Image taken from DeepDao

Characteristics of a DAO

What differentiates DAOs from traditional organizations is their technological foundation: smart contracts. More specifically, the programming code and data of smart contracts define the rules of governance for the organization. Moreover, a collective proposal and a subsequent voting process determine decisions within the organization.

In the table below, you can see additional characteristics of a DAO that differentiates it from traditional organizations.

Differences between a DAO and traditional organization (image taken from ethereum.org)

How do DAOs function?

Because smart contracts essentially govern DAOs, a central authority like CEOs are not necessary to run the organization. Therefore, in democratic fashion, group voting decides the course of action within DAOs–from authorization of payments to strategic decisions. These unique aspects show how DAOs can be the future of organizations.

Once a smart contract is written on the blockchain, the rules of the contract. can only be changed via voting. Furthermore, any actions that go against the rules of the contract will fail.

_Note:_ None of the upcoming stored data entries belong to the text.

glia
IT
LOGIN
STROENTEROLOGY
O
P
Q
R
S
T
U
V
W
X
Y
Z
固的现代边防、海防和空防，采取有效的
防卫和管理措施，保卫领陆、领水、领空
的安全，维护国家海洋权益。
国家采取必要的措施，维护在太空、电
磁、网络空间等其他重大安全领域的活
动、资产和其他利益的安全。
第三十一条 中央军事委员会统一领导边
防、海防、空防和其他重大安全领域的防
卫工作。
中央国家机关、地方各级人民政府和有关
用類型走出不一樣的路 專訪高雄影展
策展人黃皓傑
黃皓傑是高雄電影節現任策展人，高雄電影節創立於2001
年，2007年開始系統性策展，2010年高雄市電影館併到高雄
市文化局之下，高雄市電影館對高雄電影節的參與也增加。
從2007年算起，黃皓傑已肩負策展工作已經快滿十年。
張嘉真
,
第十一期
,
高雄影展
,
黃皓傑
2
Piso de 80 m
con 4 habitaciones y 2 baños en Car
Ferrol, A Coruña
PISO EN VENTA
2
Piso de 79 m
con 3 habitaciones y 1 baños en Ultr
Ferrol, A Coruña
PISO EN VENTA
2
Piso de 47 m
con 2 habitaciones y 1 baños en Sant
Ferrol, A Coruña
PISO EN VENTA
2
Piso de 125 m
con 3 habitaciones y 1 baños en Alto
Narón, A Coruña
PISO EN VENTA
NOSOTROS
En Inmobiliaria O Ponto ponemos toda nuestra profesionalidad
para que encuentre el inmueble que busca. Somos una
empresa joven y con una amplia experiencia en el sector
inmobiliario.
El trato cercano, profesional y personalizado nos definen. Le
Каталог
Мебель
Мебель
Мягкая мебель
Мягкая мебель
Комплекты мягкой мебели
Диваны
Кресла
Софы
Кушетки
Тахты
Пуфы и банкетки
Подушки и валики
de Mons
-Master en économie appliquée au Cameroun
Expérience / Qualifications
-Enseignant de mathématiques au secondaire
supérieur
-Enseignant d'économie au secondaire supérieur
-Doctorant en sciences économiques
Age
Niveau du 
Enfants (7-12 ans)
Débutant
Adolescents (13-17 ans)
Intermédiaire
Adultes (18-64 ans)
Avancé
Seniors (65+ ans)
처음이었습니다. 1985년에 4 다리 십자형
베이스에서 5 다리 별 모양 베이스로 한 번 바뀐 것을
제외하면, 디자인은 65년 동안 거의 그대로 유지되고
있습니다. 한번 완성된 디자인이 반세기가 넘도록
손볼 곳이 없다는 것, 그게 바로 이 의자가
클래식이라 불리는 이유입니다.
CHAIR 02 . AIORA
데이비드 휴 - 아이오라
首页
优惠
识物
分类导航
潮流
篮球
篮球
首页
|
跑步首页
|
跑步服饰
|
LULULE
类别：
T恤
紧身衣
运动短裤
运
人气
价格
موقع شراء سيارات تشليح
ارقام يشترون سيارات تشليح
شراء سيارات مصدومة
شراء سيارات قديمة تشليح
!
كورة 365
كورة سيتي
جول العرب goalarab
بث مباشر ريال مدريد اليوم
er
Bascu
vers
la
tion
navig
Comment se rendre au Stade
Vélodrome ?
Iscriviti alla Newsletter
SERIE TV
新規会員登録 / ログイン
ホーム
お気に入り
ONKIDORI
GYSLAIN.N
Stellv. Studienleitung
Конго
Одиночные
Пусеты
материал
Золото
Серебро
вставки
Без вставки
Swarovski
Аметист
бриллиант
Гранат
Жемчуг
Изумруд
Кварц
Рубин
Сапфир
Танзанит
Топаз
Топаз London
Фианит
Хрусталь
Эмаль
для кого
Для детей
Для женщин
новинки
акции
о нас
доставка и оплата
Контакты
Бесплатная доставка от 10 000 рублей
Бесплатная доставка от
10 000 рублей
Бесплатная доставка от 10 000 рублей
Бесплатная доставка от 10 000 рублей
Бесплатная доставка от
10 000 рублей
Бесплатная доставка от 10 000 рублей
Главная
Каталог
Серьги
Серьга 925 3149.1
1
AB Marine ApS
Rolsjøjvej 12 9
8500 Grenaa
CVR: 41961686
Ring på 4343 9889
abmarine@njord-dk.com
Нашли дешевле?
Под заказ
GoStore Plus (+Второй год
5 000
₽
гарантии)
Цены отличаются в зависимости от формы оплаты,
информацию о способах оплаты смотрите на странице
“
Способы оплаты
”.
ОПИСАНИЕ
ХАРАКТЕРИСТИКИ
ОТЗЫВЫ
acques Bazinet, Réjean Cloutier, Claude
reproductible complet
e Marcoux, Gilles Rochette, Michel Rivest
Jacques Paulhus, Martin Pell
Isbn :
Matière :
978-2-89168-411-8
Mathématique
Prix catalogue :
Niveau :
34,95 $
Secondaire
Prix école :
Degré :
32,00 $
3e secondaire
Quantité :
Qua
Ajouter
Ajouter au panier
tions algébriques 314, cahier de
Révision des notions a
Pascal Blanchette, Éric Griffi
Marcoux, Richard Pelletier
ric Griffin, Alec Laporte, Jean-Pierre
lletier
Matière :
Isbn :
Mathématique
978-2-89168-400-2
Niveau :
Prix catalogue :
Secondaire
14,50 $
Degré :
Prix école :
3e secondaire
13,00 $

Smart contracts not only define the rules of the organization, but also regulate the treasury holding governance cryptocurrency tokens. Governance tokens are created at the inception of a DAO. The amount of tokens equal to the amount of votes a member has. Votes give tokens a price, which in turn give tokens an utility. For example, members can use tokens to vote on important issues such as salary for any employees or even use tokens as incentives for voting rights. 

Lastly, it is in every member’s best interest to work diligently for the DAO because an increase in the token’s value translates to an increase in profits for the DAO.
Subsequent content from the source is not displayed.